TED SIMONS: Maricopa County Animal Care and Control is housing too many dogs and too many cats, this as the shelter faces millions of dollars in debt. Al Aguiñaga is Divisional Manager of Code Enforcement at Animal Care and Control. He joins us now.

Thank you so much for being here.

AL AGUIÑAGA: Thanks for having me.

TED: Overrun with dogs and cats right now. Is this a time-of-the-year thing? Is it something that's been increasing over time? What's going on out there?

AL: Traditionally this is a busy time of year for us--summer is always busy. We get a heavy influx of animals coming in. A lot of folks are traveling. Monsoon season really hits us hard--every time there's a storm our shelters fill up to capacity and we're struggling and scrambling to find homes.

TED: Are these most… how do these dogs usually arrive at the facilities?

AL: There's a mixed bag. We have our officers who hit the streets every day. They're called in by the general public to pick up and rescue the strays. A large majority is brought in over the counter, folks that are rescuing dogs themselves. They see a dog in traffic, they pull it in and they bring it to our facility. We oversee 9,000 square miles of this county, one of the largest in the country, and we service 22 cities and towns, and all of those animals that are lost.

TED: I'm going to guess here, having been to shelters in the past, we're looking at lots of Chihuahuas, lots of bull terriers, pit bulls. Is that pretty much the case?

AL: Pretty much the case. Before I left the shelter today I checked our west side facility, and we had 80 Chihuahuas, currently up for adoption, that have been with us for up to three months.

That's unusual for shelters to have animals that long in general, but to have 80 Chihuahuas ready to go, and we have a special section just to hold the little guys pulled out from the general population because they keep coming in. In some larger kennels we have up to five and six Chihuahuas per kennel waiting for a home.

TED: So those who are interested in adopting, how do they go through the process and how much money is required here?

AL: It's a simple process. Right now we're running a special, it's $20. It's a license recovery. They pay for a license; they get the dog, because we're trying to create space.

Now, part of our challenge is it costs money to get the dogs out of the system. They have to be spayed and neutered; they need vaccinations and daily care. And animals sitting there for three months, they take a lot of care to take care of them.

TED: And they are sitting there longer because euthanasia isn't the first option anymore?

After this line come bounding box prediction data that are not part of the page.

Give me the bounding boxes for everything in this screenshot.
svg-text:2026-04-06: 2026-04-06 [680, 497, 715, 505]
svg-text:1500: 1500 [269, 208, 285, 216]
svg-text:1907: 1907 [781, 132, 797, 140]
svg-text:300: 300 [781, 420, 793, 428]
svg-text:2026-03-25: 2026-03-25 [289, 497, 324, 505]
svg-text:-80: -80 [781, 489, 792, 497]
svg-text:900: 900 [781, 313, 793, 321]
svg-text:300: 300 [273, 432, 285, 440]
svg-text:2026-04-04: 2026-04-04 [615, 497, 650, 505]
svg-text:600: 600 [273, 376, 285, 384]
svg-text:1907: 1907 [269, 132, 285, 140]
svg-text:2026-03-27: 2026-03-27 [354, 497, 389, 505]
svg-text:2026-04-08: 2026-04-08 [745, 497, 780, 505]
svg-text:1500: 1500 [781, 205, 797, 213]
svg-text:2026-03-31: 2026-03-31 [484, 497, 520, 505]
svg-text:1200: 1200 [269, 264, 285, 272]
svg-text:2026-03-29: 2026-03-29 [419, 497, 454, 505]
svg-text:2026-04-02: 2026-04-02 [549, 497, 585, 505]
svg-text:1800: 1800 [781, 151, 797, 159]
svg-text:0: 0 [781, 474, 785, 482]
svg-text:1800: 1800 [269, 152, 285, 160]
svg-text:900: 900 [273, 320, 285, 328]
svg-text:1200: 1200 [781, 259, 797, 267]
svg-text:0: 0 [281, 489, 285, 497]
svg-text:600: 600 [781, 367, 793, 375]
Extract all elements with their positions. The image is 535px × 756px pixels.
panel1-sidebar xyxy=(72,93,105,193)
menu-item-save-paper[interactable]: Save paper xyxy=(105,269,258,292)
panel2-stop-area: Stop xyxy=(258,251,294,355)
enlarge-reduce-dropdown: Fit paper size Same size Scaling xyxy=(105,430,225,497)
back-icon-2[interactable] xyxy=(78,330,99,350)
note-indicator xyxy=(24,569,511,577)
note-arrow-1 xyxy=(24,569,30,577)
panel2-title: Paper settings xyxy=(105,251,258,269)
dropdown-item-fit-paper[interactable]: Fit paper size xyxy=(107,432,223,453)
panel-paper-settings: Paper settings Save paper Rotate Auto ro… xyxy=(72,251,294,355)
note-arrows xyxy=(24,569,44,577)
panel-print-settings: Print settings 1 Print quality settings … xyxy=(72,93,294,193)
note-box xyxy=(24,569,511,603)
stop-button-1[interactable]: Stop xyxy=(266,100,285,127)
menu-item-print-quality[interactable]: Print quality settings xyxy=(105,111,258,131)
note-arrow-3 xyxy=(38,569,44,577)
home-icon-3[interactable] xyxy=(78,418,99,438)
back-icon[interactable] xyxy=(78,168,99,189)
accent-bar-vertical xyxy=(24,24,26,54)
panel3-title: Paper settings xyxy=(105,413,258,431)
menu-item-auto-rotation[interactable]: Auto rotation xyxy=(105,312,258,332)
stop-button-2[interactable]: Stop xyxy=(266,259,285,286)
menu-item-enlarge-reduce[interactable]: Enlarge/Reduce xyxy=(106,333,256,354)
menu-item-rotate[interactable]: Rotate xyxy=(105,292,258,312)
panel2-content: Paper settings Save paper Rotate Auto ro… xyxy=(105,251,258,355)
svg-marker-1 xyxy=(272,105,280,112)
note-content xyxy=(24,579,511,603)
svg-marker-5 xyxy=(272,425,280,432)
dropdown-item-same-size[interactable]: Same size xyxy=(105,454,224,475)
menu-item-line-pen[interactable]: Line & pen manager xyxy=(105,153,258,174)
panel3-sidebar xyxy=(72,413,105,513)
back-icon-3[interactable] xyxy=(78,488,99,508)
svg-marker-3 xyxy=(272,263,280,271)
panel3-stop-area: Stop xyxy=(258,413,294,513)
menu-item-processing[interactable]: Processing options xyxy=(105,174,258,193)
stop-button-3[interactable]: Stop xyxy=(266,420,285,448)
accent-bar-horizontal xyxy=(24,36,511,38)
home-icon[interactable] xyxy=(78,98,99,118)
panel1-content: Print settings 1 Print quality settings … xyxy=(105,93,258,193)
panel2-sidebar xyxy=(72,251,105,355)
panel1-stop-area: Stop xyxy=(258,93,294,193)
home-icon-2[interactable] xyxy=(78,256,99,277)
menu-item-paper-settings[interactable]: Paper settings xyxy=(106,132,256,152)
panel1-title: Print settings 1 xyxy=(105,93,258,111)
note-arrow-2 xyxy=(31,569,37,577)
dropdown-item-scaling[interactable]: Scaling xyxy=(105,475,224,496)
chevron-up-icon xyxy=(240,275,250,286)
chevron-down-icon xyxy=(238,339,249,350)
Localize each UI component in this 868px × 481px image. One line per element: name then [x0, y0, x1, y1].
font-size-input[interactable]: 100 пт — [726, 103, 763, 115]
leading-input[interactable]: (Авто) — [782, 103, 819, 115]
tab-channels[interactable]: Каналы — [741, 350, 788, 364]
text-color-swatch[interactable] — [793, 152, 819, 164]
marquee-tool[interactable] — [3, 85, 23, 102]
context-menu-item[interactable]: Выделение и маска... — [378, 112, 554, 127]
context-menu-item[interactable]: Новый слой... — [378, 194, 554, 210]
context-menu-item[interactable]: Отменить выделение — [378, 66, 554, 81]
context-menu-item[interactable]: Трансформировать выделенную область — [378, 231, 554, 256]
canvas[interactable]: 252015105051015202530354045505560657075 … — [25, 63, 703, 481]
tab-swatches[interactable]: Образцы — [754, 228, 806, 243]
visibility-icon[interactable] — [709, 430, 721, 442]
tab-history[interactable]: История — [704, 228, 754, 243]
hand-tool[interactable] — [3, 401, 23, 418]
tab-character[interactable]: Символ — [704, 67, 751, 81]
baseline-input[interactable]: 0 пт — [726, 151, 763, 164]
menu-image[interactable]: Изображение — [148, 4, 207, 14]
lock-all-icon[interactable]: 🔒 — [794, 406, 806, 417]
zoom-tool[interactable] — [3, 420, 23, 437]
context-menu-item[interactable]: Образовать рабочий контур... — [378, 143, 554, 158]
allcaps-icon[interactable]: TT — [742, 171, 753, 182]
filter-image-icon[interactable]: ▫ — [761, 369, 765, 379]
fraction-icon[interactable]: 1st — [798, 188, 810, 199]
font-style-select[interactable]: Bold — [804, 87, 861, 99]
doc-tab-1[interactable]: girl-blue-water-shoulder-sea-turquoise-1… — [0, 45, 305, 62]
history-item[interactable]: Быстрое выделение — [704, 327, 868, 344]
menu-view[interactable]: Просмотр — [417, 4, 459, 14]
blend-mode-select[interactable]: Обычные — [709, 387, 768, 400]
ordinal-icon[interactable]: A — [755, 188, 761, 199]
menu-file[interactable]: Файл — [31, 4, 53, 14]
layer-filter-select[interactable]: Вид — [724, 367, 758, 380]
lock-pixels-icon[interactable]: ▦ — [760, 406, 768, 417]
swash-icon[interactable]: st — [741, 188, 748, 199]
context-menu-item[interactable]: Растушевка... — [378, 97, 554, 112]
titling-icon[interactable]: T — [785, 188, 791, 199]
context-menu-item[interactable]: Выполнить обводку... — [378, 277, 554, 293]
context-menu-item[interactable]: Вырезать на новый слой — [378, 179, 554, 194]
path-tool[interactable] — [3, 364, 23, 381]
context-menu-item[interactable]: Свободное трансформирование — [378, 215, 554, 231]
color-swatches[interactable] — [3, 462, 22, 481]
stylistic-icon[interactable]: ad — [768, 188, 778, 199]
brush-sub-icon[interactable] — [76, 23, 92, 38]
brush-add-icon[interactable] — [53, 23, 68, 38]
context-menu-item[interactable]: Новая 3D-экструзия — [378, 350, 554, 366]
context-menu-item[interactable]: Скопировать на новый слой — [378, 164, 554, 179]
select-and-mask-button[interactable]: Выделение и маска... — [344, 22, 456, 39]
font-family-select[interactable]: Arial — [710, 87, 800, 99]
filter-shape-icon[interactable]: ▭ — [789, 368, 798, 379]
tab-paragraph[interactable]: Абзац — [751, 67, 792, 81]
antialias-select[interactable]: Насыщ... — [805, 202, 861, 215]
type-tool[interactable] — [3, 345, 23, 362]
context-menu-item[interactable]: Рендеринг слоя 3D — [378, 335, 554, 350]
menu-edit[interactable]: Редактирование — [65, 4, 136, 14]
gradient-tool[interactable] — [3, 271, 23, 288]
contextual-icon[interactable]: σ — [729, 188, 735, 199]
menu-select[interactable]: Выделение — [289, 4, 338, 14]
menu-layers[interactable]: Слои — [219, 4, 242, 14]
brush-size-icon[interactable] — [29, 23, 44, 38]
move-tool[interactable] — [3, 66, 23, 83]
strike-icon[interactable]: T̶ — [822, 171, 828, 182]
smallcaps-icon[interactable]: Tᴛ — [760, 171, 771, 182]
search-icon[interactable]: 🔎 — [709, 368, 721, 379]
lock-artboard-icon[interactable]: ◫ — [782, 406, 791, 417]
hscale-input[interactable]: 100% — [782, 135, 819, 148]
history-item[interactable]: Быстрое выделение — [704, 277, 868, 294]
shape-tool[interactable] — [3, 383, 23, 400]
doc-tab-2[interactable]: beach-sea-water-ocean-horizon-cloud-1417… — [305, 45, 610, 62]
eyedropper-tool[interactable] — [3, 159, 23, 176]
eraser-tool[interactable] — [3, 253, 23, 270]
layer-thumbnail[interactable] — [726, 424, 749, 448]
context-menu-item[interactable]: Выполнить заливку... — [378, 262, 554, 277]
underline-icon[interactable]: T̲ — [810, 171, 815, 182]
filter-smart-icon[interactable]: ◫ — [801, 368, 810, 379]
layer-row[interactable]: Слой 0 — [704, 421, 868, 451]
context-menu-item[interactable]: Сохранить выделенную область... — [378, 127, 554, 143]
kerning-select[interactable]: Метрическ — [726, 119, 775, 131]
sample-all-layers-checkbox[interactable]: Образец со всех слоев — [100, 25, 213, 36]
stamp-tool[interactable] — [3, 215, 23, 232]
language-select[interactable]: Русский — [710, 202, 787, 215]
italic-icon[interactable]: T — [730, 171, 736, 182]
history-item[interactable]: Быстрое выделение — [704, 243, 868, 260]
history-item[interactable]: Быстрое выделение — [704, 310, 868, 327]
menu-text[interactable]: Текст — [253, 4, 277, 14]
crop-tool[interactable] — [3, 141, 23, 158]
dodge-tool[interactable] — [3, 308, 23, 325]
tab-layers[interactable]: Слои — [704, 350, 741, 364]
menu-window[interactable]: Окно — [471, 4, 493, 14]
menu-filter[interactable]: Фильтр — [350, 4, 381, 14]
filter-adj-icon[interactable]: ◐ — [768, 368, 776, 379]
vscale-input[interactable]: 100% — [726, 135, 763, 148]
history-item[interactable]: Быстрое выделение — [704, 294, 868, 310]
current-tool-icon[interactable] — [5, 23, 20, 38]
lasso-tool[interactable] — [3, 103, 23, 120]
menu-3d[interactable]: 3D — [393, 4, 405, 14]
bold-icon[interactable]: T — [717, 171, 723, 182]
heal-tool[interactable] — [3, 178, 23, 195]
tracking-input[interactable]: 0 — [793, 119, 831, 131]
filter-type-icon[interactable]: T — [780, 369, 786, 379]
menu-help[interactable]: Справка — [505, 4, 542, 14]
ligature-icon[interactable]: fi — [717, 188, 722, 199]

AL: No, no. Years passed where that was our first option. We were "72 hours hold", and then we would have to make space for more. But the community demands for us to place animals up for adoption, to find their homes, and to hold them longer so that we give the owners an opportunity to claim them. So our length of stay is a lot longer than it has been in the past. Our euthanasia policy is that of, let's do all we can for this animal right here, right now so we can try to place it rather than euthanize it.

TED: I saw a preliminary report of something in the neighborhood of $2 million in debt for Animal Care and Control. Is that accurate?

AL: Last year, some early projections showed that we might be on track for that. We relooked at the budget and it was closer to a million. Then we did a little reorganization, restructuring, and its closer to half a million right now, which is… it's exciting that we've streamlined and looked at our processes and we're doing some things a lot differently.

We had to reorganize and some positions were let go. That's unfortunate, but it's all in the name of what can we do for the animals right now.

TED: And as far as what the public can do to help, why do you want this information out here? Why did you come on the show tonight?

AL: We don't want the animals to come in. One of the best ways to stop them from coming in is to license your pets. A license is a free ride home. If our officers pick it up, we can take it home at no penalty, no citations… we have accurate information, so keep your license up to date with current information.

If the general public finds it, they can call it in, they can get it to you, because we will give them the information to get in contact with the owner. If it comes to our facility, it allows us to work and get the animal back to its original home. That's the real thing.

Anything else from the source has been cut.